→ Problem details
Reproduce, exactly and in full, only the lines below from the one containing "You are a GUI" through the one containing "Stadt Kitzingen (157, 1318)".

→ Supplied material

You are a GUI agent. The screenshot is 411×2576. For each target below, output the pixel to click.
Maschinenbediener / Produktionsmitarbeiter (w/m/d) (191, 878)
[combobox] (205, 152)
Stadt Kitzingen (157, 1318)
--
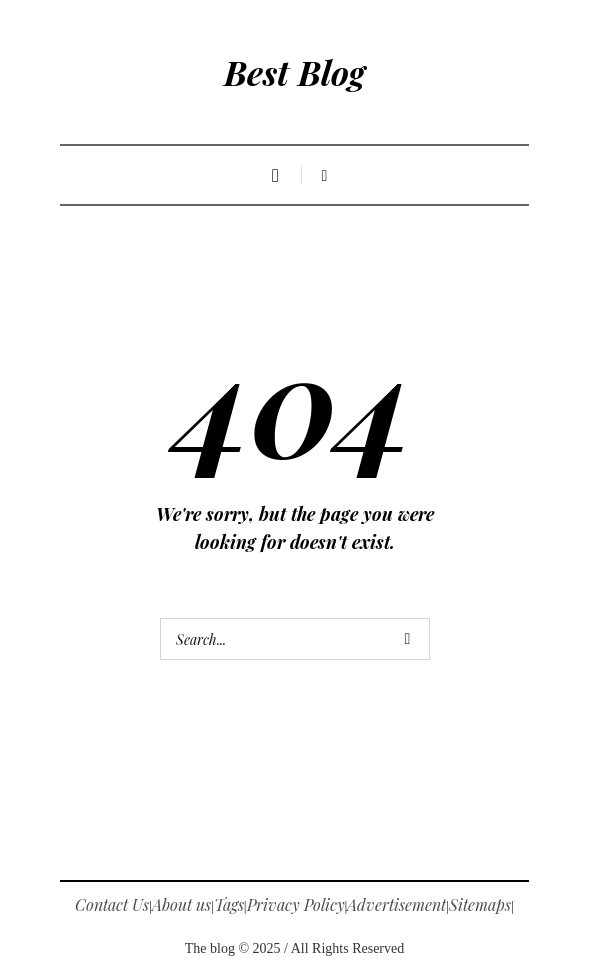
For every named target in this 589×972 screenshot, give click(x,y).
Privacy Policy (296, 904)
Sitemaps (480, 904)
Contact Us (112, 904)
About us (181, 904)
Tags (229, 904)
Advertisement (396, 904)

→ Answer box
You are a GUI agent. The screenshot is 411×2576. For each target below, output the pixel to click.
Maschinenbediener / Produktionsmitarbeiter (w/m/d) (191, 878)
[combobox] (205, 152)
Stadt Kitzingen (157, 1318)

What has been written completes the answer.